Gradient Descent

Convex Optimization Basic

Posted by William on November 25, 2018

Gradient Descent

Introduction

Suppose $C(w)$ is the cost function and it’s convex which means it’s free of local minimum.

Gradient Descent is a way to minimize $C(w)$. Fisrt, let’s define the gradient of $C(w)$.

\[\nabla C = (\frac{\partial C}{\partial w_1},\frac{\partial C}{\partial w_1},...,\frac{\partial C}{\partial w_n})^T\]

And we can use gradient simplify the notation in the first order Taylor Expansion on $C(w)$.

\[C(w + \triangle w) = C(w) + \nabla C * \triangle w + o(\triangle w)\]

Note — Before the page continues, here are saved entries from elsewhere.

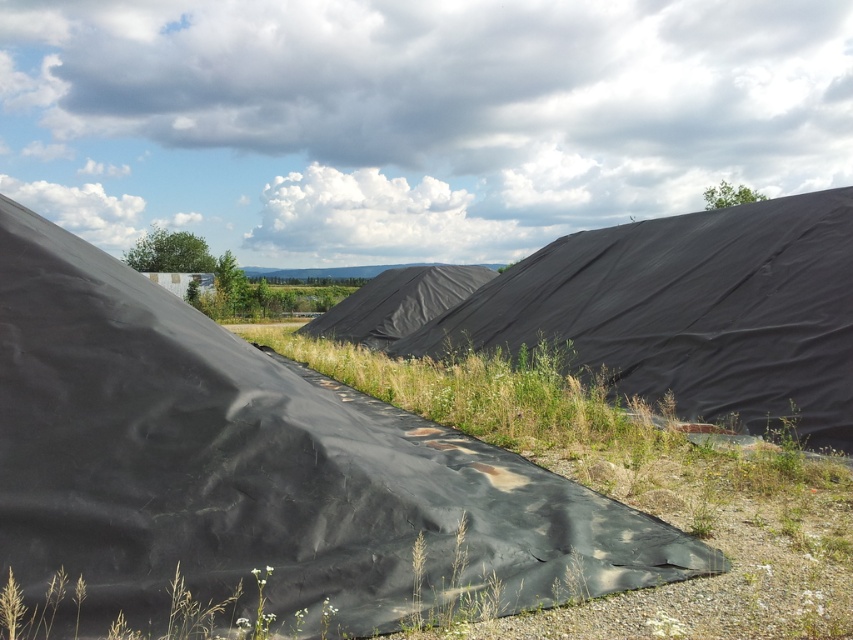 Question: Which point is closer to the camera taking this photo?

Choices:
 (A) click(706, 509)
 (B) click(757, 284)

Answer: (A)

Question: From the image, what is the correct spatial relationship of black matte tarp at center in relation to black tarp at center?

Choices:
 (A) below
 (B) above

Answer: (A)

Question: Where is green matte grass at center located in relation to black tarp at center in the image?

Choices:
 (A) below
 (B) above

Answer: (A)

Question: Does black tarp at center appear on the left side of black matte tent at center?

Choices:
 (A) no
 (B) yes

Answer: (A)

Question: Which of the following is the closest to the observer?

Choices:
 (A) black tarp at center
 (B) green matte grass at center
 (C) black matte tent at center

Answer: (B)

Question: Which object appears closest to the camera in this image?

Choices:
 (A) black matte tent at center
 (B) green matte grass at center
 (C) black tarp at center
 (D) black matte tarp at center

Answer: (D)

So the $\triangle C$ would be as follow:

\[\triangle C = \nabla C * \triangle w\]

And gradient descent choose $\triangle w$ to be:

\[\triangle w = - \alpha \nabla C\]

$\alpha$ is known as learning rate. Such $\triangle w$ can make sure $\triangle C$ is most negative.

The mathmatic behind $\triangle w$

Suppose there are two vector $u$ and $v$. And thier inner product are as below:

\[u\bullet v = |u||v|cos\theta\]

So when the angle $\theta$ between $u$ and $v$ equals 180, their inner product is most negative.

\[\triangle C = \nabla C * \triangle w\] \[\triangle w = - \alpha \nabla C\]

Actually, the direction of $\triangle w$ is determined by $-\nabla C$. So the angle between $\triangle w$ and $\nabla C$ is 180, then $\triangle C$ is most negative when the scale number $a$ is not considered.